Il faut voir que mon happy end n’en est pas nécessairement un : je ne veux pas comparer trop longuement Whiplash au Parrain, qui est un chef d’oeuvre, mais pensez à la fin… C’est aussi l’histoire d’un gars qui lutté pour parvenir à ses fins, c’est-à-dire protéger sa famille. Il y est parvenu, comme mon personnage. Mais personne n’irait dire que c’est un happy end ! Et puis l’idée, c’est que contrairement au crime ou à la guerre, la musique en définitive ne peut être que jouissive. Même s’il y a une souffrance cachée derrière. Regardez Fred Astaire, la joie que vous ressentez en le voyant danser… Mais imaginez-vous à quoi devaient ressembler ses pieds après la centième prise… C’est ça qui me passionne, la beauté abstraite qui enveloppe la violence.

Vous passez, cela dit, beaucoup plus de temps sur la violence que sur l’allégresse.

Oui, mon intention était aussi de filmer ce que le rêve américain a de tordu. Cela pourrait s’appliquer à bien d’autres disciplines que le jazz. Le plus beau, c’est ce moment dans la vie d’un ambitieux où absolument tout est mis en jeu. Le film ne dit pas si Andrew finira par s’épanouir et vivre heureux comme musicien. J’espère que oui ! Mais le film est dédié à ce moment d’entre-deux où la joie n’existe pas. Il y a trop de films sur la musique et les virtuoses qui n’explorent pas ce moment de transition, où le musicien travaille dur.

Andrew devient au fil du temps très arrogant. Vous l’aimez, en définitive ?

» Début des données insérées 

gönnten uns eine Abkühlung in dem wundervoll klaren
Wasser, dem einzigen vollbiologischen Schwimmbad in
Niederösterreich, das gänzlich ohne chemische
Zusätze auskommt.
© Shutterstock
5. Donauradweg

Oui, je l’aime beaucoup comme lutteur. Mais c’était important qu’il soit un connard, ou plutôt, qu’il devienne un connard. Au début, ce n’est pas un mauvais bougre, mais la souffrance le rend plus dur. J’ai beaucoup d’empathie pour les jeunes jazzmen de sa génération : ce sont des gens qui travaillent dur et vivent dans un univers clos. Puis, un jour, ils sortent du conservatoire et leurs valeurs n’ont plus cours. Tout le monde se fout du travail qu’ils ont accompli. C’est surtout vrai pour la jeune génération, maintenant que le jazz n’est plus aussi populaire qu’au temps de Miles Davis.

Qu’avez-vous préféré filmer, dans Whiplash ? La musique, la violence, l’action… ? 

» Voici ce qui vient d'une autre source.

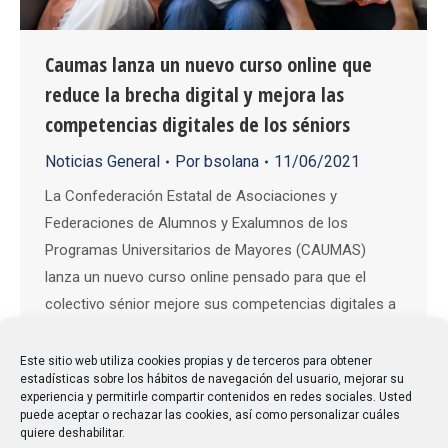
Caumas lanza un nuevo curso online que
reduce la brecha digital y mejora las
competencias digitales de los séniors
Noticias General
Por
bsolana
11/06/2021
La Confederación Estatal de Asociaciones y
Federaciones de Alumnos y Exalumnos de los
Programas Universitarios de Mayores (CAUMAS)
lanza un nuevo curso online pensado para que el
colectivo sénior mejore sus competencias digitales a
través de lecciones interactivas en vídeo con un total
de 10 horas de duración con el objetivo de contribuir a
Este sitio web utiliza cookies propias y de terceros para obtener
estadísticas sobre los hábitos de navegación del usuario, mejorar su
reducir…
experiencia y permitirle compartir contenidos en redes sociales. Usted
puede aceptar o rechazar las cookies, así como personalizar cuáles
quiere deshabilitar.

Les scènes musicales, sans hésitation. J’ai commencé ma carrière par le documentaire, j’avais filmé beaucoup de musiciens. Et je savais que le problème serait de restituer le mouvement du jazz, alors que les musiciens sont statiques… C’est surtout un enjeu pour le batteur, que l’on compare souvent  à un chauffeur de train. Mon but, en fin de compte, c’était de filmer un type assis sur un tabouret, mais en ayant pour modèle French Connection et West Side Story. C’est un challenge assez excitant.